K-Means customer segmentation on 200 mall customers — three clustering experiments across age, income, and spending dimensions, with 3D interactive visualisation. Segments directly map to targeted product recommendations.
Overview · Dataset · Segmentation Results · How Segments Map to Recommendations · Visualisations · Setup · Code Fixes
Retail stores lose revenue by treating every customer the same. A customer who earns $120k/year and spends freely needs completely different recommendations than one who earns $20k and shops carefully. This project uses K-Means clustering to segment 200 mall customers into distinct behavioural groups — each segment then maps directly to a targeted recommendation strategy.
The project runs three independent clustering experiments, progressively adding dimensions to discover richer customer patterns:
| Experiment | Features used | Optimal K | Business insight |
|---|---|---|---|
| 1 | Age × Spending Score | 4 clusters | Young high-spenders vs cautious older customers |
| 2 | Annual Income × Spending Score | 5 clusters | The classic 5-segment retail model |
| 3 | Age × Annual Income × Spending Score | 6 clusters | Full 3D behavioural profiling (interactive Plotly) |
Mall Customers Dataset — 200 retail mall customers
| Feature | Type | Range | Mean |
|---|---|---|---|
| CustomerID | Integer | 1 – 200 | — |
| Gender | Categorical | Male / Female | 112F / 88M |
| Age | Integer | 18 – 70 | 38.8 years |
| Annual Income (k$) | Integer | $15k – $137k | $60.6k |
| Spending Score (1-100) | Integer | 1 – 99 | 50.2 |
200 customers · 5 features · 0 missing values · 112 Female / 88 Male
Age range: 18–70 · Income range: $15k–$137k · Spending score: 1–99
Key correlations found during EDA:
- Annual Income and Spending Score have near-zero correlation overall — but strong within clusters
- Young customers (18–30) show bimodal spending: either very high OR very low
- Female customers slightly outspend male customers at equivalent income levels
Elbow method identifies 4 optimal clusters:
Cluster │ Age range │ Spending Score │ Segment name
─────────┼─────────────┼──────────────────┼──────────────────────
0 │ 20 – 40 │ 60 – 99 │ Young High Spenders
1 │ 40 – 70 │ 40 – 60 │ Mature Moderate Spenders
2 │ 18 – 35 │ 1 – 40 │ Young Cautious Buyers
3 │ 30 – 65 │ 60 – 99 │ Mid-Age High Spenders
This is the most business-relevant segmentation — elbow identifies 5 classic retail segments:
Cluster │ Income │ Spending Score │ Segment name │ Size
─────────┼─────────────┼──────────────────┼────────────────────────────┼──────
0 │ Low │ Low (1–40) │ Careful Customers │ ~35
1 │ Low │ High (60–99) │ Impulsive Customers │ ~22
2 │ Medium │ Medium (40–60) │ Standard Customers │ ~78
3 │ High │ Low (1–40) │ Conservative High-Earners │ ~22
4 │ High │ High (60–99) │ Target Customers ⭐ │ ~23
Cluster 4 (Target Customers) = the highest-value retail segment. High income + high willingness to spend. These customers should receive premium product recommendations and loyalty benefits.

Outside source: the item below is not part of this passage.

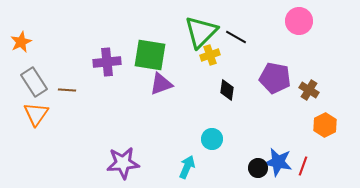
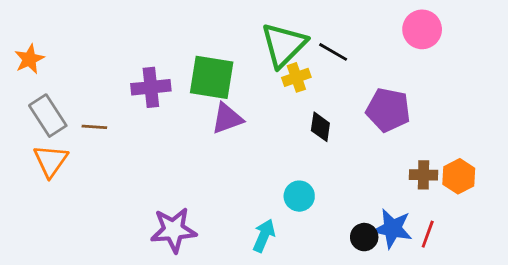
brown cross: (309, 90) -> (424, 175), moved, turned -30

Three-dimensional segmentation reveals 6 distinct clusters visualised in an interactive 3D Plotly scatter plot. The additional age dimension splits the "Standard Customers" group into younger and older sub-segments, enabling age-appropriate recommendations on top of income-based ones.
The clusters aren't just interesting patterns — they directly drive a recommendation strategy:
Customer arrives at store
│
▼
┌─────────────────────┐
│ Predict segment │ Input: Age, Income, Spending Score
│ (trained KMeans) │ Output: Cluster ID (0–4)
└────────┬────────────┘
│
▼
┌────────────────────────────────────────────────────────────────┐
│ RECOMMENDATION STRATEGY BY SEGMENT │
├──────────────────────┬─────────────────────────────────────────┤
│ Cluster 0 (Careful) │ Budget products, value packs, discounts│
│ Cluster 1 (Impulse) │ Flash deals, limited stock alerts │
│ Cluster 2 (Standard)│ Popular items, bestsellers │
│ Cluster 3 (Conserv.)│ Premium brands, quality over quantity │
│ Cluster 4 (Target ⭐)│ Luxury items, premium bundles │
└──────────────────────┴─────────────────────────────────────────┘
Predicting a new customer's segment:
import numpy as np
from sklearn.cluster import KMeans
import joblib
# Load trained model
model = joblib.load('kmeans_income_spending.pkl')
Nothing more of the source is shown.